例えば、「狭い空間があ広く見えるようになった」「人気のない通りや地下道が人通りが多くなった」「恐くて通れなかった通りが安心して通れるようになった」「落書きがなくなった」「店の集客がアップした」「店の評判がよくなった」・・・・などなど。それらは明らかに人々の問題を解決したり、企業に利益をもたらしたりと明らかに社会に貢献しているのです。同じ問題を解決するために、建築や内装、塗装、看板などの業者には仕事を依頼している。しかも、工事はやったが効果は見られないというケースが多い。ならば、アートでこれらの問題を解決したらビジネスになるはずですよね。なのに、そんな商売が日本では見当たらない。どうして?
ビッグアートでは8年前からこのことに着目して、アートが社会に役立ち、多くのアートを志す若者たちが活躍する状況が作れないかと、孤軍奮闘してきました。しかしながら、零細企業一社だけが騒いでもしょせん微力。頭の堅い先輩の芸術家たち。保守的な美大などの学校。特に、美術評論家や美大の教授陣は最も大きな抵抗勢力となっています。彼らは、アートの芸術性、学問性のみを唱えて、アートを社会のために有効活用することになかなか関心を持とうとしません。美大の存在意義が問われます。

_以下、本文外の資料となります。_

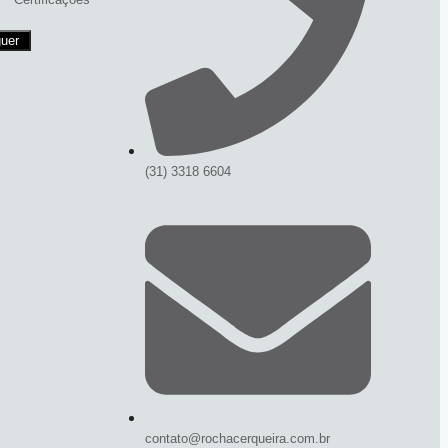
uer
(31) 3318 6604
contato@rochacerqueira.com.br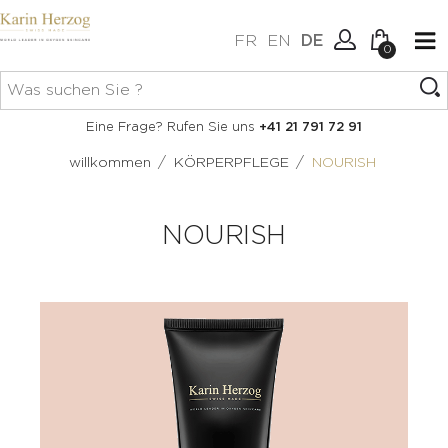
FR
EN
DE
0
Keine Artikel im Warenkorb.
Verbindung
Eine Frage? Rufen Sie uns
+41 21 791 72 91
Erstellen Sie ein Konto
/
/
willkommen
KÖRPERPFLEGE
NOURISH
NOURISH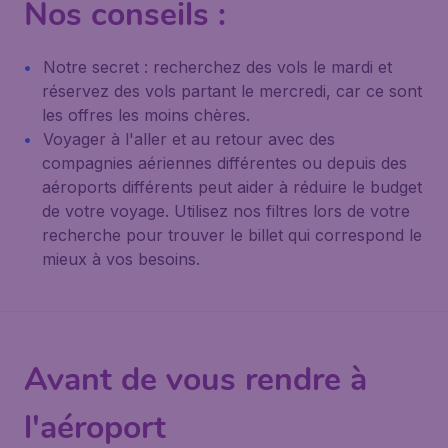
Nos conseils :
Notre secret : recherchez des vols le mardi et
réservez des vols partant le mercredi, car ce sont
les offres les moins chères.
Voyager à l'aller et au retour avec des
compagnies aériennes différentes ou depuis des
aéroports différents peut aider à réduire le budget
de votre voyage. Utilisez nos filtres lors de votre
recherche pour trouver le billet qui correspond le
mieux à vos besoins.
Avant de vous rendre à
l'aéroport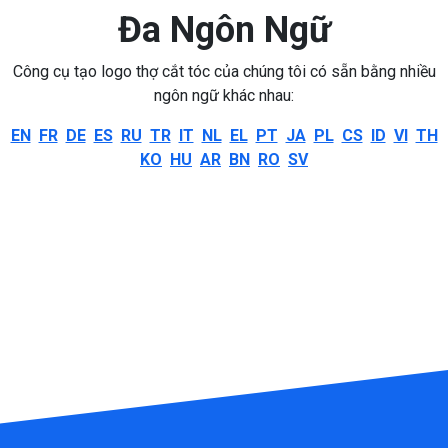
Đa Ngôn Ngữ
Công cụ tạo logo thợ cắt tóc của chúng tôi có sẵn bằng nhiều
ngôn ngữ khác nhau:
EN
FR
DE
ES
RU
TR
IT
NL
EL
PT
JA
PL
CS
ID
VI
TH
KO
HU
AR
BN
RO
SV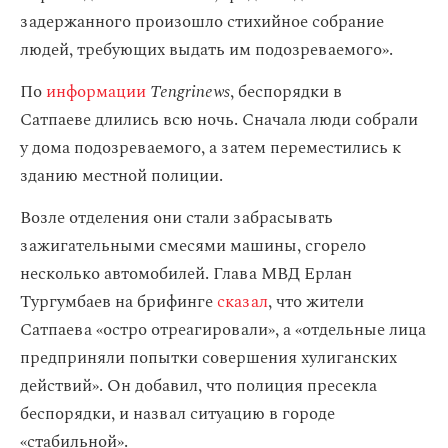
задержанного произошло стихийное собрание
людей, требующих выдать им подозреваемого».
По
информации
Tengrinews
, беспорядки в
Сатпаеве длились всю ночь. Сначала люди собрали
у дома подозреваемого, а затем переместились к
зданию местной полиции.
Возле отделения они стали забрасывать
зажигательными смесями машины, сгорело
несколько автомобилей. Глава МВД Ерлан
Тургумбаев на брифинге
сказал
, что жители
Сатпаева «остро отреагировали», а «отдельные лица
предприняли попытки совершения хулиганских
действий». Он добавил, что полиция пресекла
беспорядки, и назвал ситуацию в городе
«стабильной».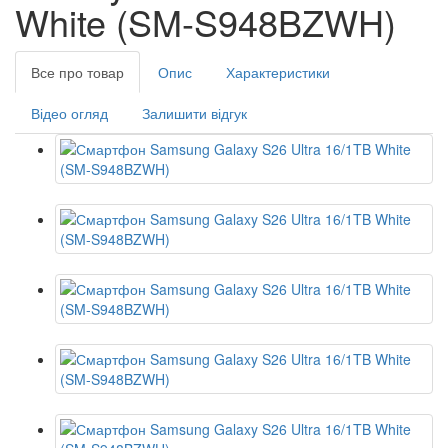
White (SM-S948BZWH)
Все про товар
Опис
Характеристики
Відео огляд
Залишити відгук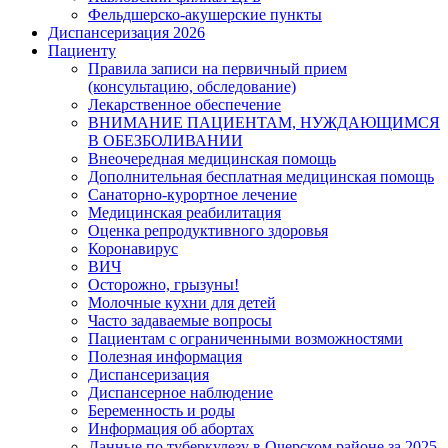
Фельдшерско-акушерские пункты
Диспансеризация 2026
Пациенту
Правила записи на первичный прием
(консультацию, обследование)
Лекарственное обеспечение
ВНИМАНИЕ ПАЦИЕНТАМ, НУЖДАЮЩИМСЯ
В ОБЕЗБОЛИВАНИИ
Внеочередная медицинская помощь
Дополнительная бесплатная медицинская помощь
Санаторно-курортное лечение
Медицинская реабилитация
Оценка репродуктивного здоровья
Коронавирус
ВИЧ
Осторожно, грызуны!
Молочные кухни для детей
Часто задаваемые вопросы
Пациентам с ограниченными возможностями
Полезная информация
Диспансеризация
Диспансерное наблюдение
Беременность и роды
Информация об абортах
Данные по туберкулезу в Очерском районе за 2025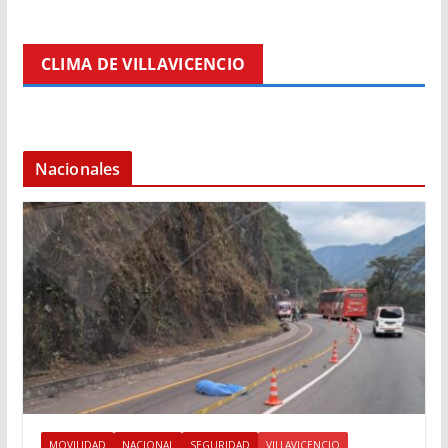
CLIMA DE VILLAVICENCIO
Nacionales
MOVILIDAD
NACIONAL
SEGURIDAD
VILLAVICENCIO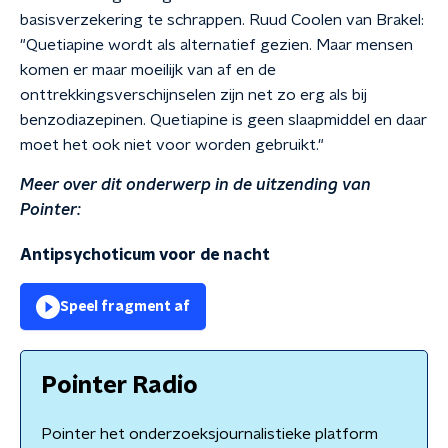
basisverzekering te schrappen. Ruud Coolen van Brakel:
"Quetiapine wordt als alternatief gezien. Maar mensen
komen er maar moeilijk van af en de
onttrekkingsverschijnselen zijn net zo erg als bij
benzodiazepinen. Quetiapine is geen slaapmiddel en daar
moet het ook niet voor worden gebruikt."
Meer over dit onderwerp in de uitzending van
Pointer:
Antipsychoticum voor de nacht
Speel fragment af
Pointer Radio
Pointer het onderzoeksjournalistieke platform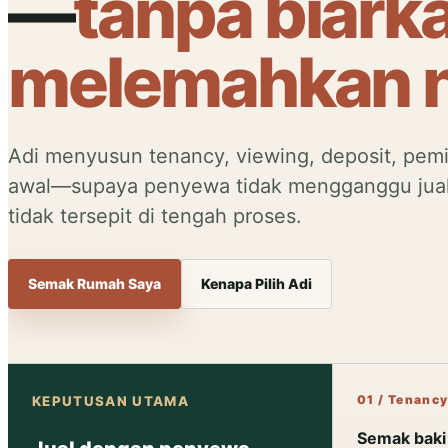
—
tanpa biark
melemahkan ni
Adi menyusun tenancy, viewing, deposit, pemi
awal—supaya penyewa tidak mengganggu jualan
tidak tersepit di tengah proses.
Semak Rumah Saya
Kenapa Pilih Adi
01 / Tenanc
KEPUTUSAN UTAMA
Semak baki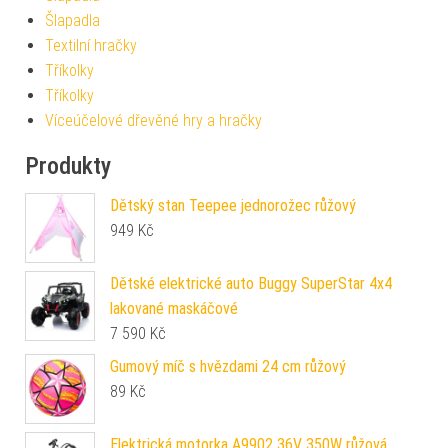
Šlapadla
Textilní hračky
Tříkolky
Tříkolky
Víceúčelové dřevěné hry a hračky
Produkty
Dětský stan Teepee jednorožec růžový
949
Kč
Dětské elektrické auto Buggy SuperStar 4x4
lakované maskáčové
7 590
Kč
Gumový míč s hvězdami 24 cm růžový
89
Kč
Elektrická motorka A9902 36V 350W růžová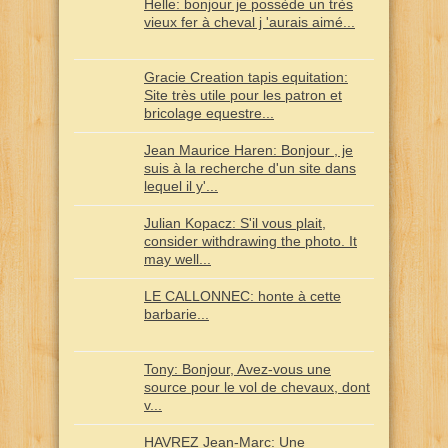
Helle: bonjour je possède un très
vieux fer à cheval j 'aurais aimé...
Gracie Creation tapis equitation:
Site très utile pour les patron et
bricolage equestre...
Jean Maurice Haren: Bonjour , je
suis à la recherche d'un site dans
lequel il y'...
Julian Kopacz: S'il vous plait,
consider withdrawing the photo. It
may well...
LE CALLONNEC: honte à cette
barbarie...
Tony: Bonjour, Avez-vous une
source pour le vol de chevaux, dont
v...
HAVREZ Jean-Marc: Une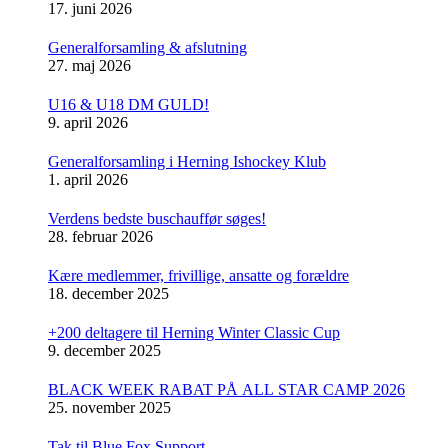
17. juni 2026
Generalforsamling & afslutning
27. maj 2026
U16 & U18 DM GULD!
9. april 2026
Generalforsamling i Herning Ishockey Klub
1. april 2026
Verdens bedste buschauffør søges!
28. februar 2026
Kære medlemmer, frivillige, ansatte og forældre
18. december 2025
+200 deltagere til Herning Winter Classic Cup
9. december 2025
BLACK WEEK RABAT PÅ ALL STAR CAMP 2026
25. november 2025
Tak til Blue Fox Support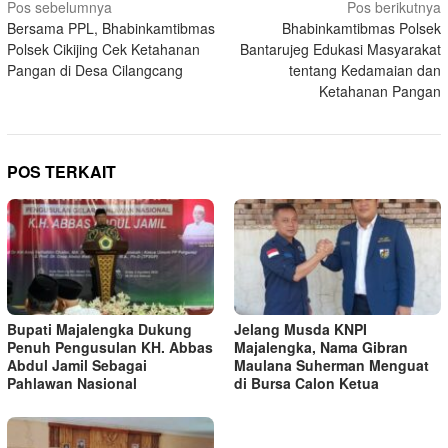
Navigasi
Pos sebelumnya
Pos berikutnya
Bersama PPL, Bhabinkamtibmas
Bhabinkamtibmas Polsek
pos
Polsek Cikijing Cek Ketahanan
Bantarujeg Edukasi Masyarakat
Pangan di Desa Cilangcang
tentang Kedamaian dan
Ketahanan Pangan
POS TERKAIT
Bupati Majalengka Dukung
Jelang Musda KNPI
Penuh Pengusulan KH. Abbas
Majalengka, Nama Gibran
Abdul Jamil Sebagai
Maulana Suherman Menguat
Pahlawan Nasional
di Bursa Calon Ketua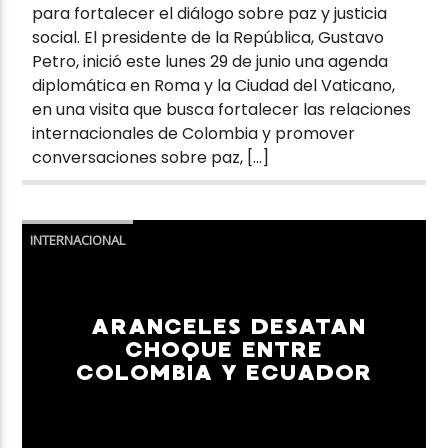
para fortalecer el diálogo sobre paz y justicia
social. El presidente de la República, Gustavo
Petro, inició este lunes 29 de junio una agenda
diplomática en Roma y la Ciudad del Vaticano,
en una visita que busca fortalecer las relaciones
internacionales de Colombia y promover
conversaciones sobre paz, […]
INTERNACIONAL
ARANCELES DESATAN
CHOQUE ENTRE
COLOMBIA Y ECUADOR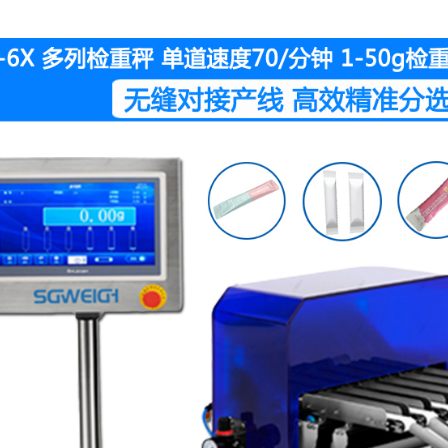
SG-JN10胶囊药片检重秤 胶囊检重秤 胶
SG-300U在线称重机5-3000克动态称重分选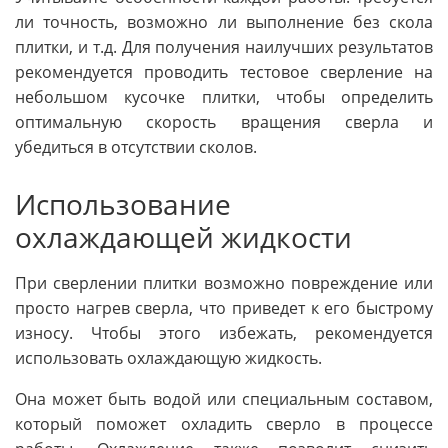
ли точность, возможно ли выполнение без скола
плитки, и т.д. Для получения наилучших результатов
рекомендуется проводить тестовое сверление на
небольшом кусочке плитки, чтобы определить
оптимальную скорость вращения сверла и
убедиться в отсутствии сколов.
Использование
охлаждающей жидкости
При сверлении плитки возможно повреждение или
просто нагрев сверла, что приведет к его быстрому
износу. Чтобы этого избежать, рекомендуется
использовать охлаждающую жидкость.
Она может быть водой или специальным составом,
который поможет охладить сверло в процессе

もう一つ問題があります。それは、アートが細かに分類されていて、それぞれが縦割りになっていて、それぞれの間に大きな垣根があるということです。油彩とか水彩とか日本画とかのように・・・・・。何かを表現するのに、特定の表現手法にとらわれる必要があるのでしょうか。勿論、ひとつの手法を極めるというのもあっていいと思いますが。ここで、大きな発想の転換が必要だと思います。作り手志向から客志向(目的志向)への転換です。仕事としてのアートは、自分が主役ではなく、「お客様の問題を解決すること」「お客様をよろこばせる」ことが目的ですから。だとすれば、アートの分類や手法などどうでもいいことです。アートの分類の垣根を超えて、自由な発想で創作やデザインをしていく。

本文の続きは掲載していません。